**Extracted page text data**

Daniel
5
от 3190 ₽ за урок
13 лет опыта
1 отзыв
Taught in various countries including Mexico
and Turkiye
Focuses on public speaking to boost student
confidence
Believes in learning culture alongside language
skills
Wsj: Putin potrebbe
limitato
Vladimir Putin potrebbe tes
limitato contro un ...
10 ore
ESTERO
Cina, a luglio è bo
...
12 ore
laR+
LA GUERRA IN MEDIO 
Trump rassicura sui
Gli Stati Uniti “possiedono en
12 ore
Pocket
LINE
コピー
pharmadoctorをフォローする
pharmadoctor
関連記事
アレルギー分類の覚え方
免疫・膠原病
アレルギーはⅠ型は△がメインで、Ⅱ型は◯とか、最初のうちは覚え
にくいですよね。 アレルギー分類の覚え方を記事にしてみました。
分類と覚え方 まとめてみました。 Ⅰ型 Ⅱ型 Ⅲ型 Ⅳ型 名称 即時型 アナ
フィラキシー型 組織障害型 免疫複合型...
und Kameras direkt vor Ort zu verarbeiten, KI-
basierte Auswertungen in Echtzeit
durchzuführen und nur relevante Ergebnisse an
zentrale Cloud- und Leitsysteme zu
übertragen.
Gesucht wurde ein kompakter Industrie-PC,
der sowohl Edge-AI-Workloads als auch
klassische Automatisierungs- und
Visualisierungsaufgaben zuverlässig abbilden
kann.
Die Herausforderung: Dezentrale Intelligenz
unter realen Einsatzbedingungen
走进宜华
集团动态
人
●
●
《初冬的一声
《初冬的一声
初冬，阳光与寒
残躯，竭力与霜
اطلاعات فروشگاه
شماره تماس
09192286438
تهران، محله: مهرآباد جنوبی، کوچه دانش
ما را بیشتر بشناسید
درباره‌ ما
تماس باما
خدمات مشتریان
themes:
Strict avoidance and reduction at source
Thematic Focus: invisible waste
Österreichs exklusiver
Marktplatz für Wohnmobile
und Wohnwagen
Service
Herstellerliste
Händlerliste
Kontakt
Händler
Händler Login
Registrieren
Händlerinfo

**To do**
Restating every entry above word for word is the whole task.

**Response**
Daniel
5
от 3190 ₽ за урок
13 лет опыта
1 отзыв
Taught in various countries including Mexico
and Turkiye
Focuses on public speaking to boost student
confidence
Believes in learning culture alongside language
skills
Wsj: Putin potrebbe
limitato
Vladimir Putin potrebbe tes
limitato contro un ...
10 ore
ESTERO
Cina, a luglio è bo
...
12 ore
laR+
LA GUERRA IN MEDIO 
Trump rassicura sui
Gli Stati Uniti “possiedono en
12 ore
Pocket
LINE
コピー
pharmadoctorをフォローする
pharmadoctor
関連記事
アレルギー分類の覚え方
免疫・膠原病
アレルギーはⅠ型は△がメインで、Ⅱ型は◯とか、最初のうちは覚え
にくいですよね。 アレルギー分類の覚え方を記事にしてみました。
分類と覚え方 まとめてみました。 Ⅰ型 Ⅱ型 Ⅲ型 Ⅳ型 名称 即時型 アナ
フィラキシー型 組織障害型 免疫複合型...
und Kameras direkt vor Ort zu verarbeiten, KI-
basierte Auswertungen in Echtzeit
durchzuführen und nur relevante Ergebnisse an
zentrale Cloud- und Leitsysteme zu
übertragen.
Gesucht wurde ein kompakter Industrie-PC,
der sowohl Edge-AI-Workloads als auch
klassische Automatisierungs- und
Visualisierungsaufgaben zuverlässig abbilden
kann.
Die Herausforderung: Dezentrale Intelligenz
unter realen Einsatzbedingungen
走进宜华
集团动态
人
●
●
《初冬的一声
《初冬的一声
初冬，阳光与寒
残躯，竭力与霜
اطلاعات فروشگاه
شماره تماس
09192286438
تهران، محله: مهرآباد جنوبی، کوچه دانش
ما را بیشتر بشناسید
درباره‌ ما
تماس باما
خدمات مشتریان
themes:
Strict avoidance and reduction at source
Thematic Focus: invisible waste
Österreichs exklusiver
Marktplatz für Wohnmobile
und Wohnwagen
Service
Herstellerliste
Händlerliste
Kontakt
Händler
Händler Login
Registrieren
Händlerinfo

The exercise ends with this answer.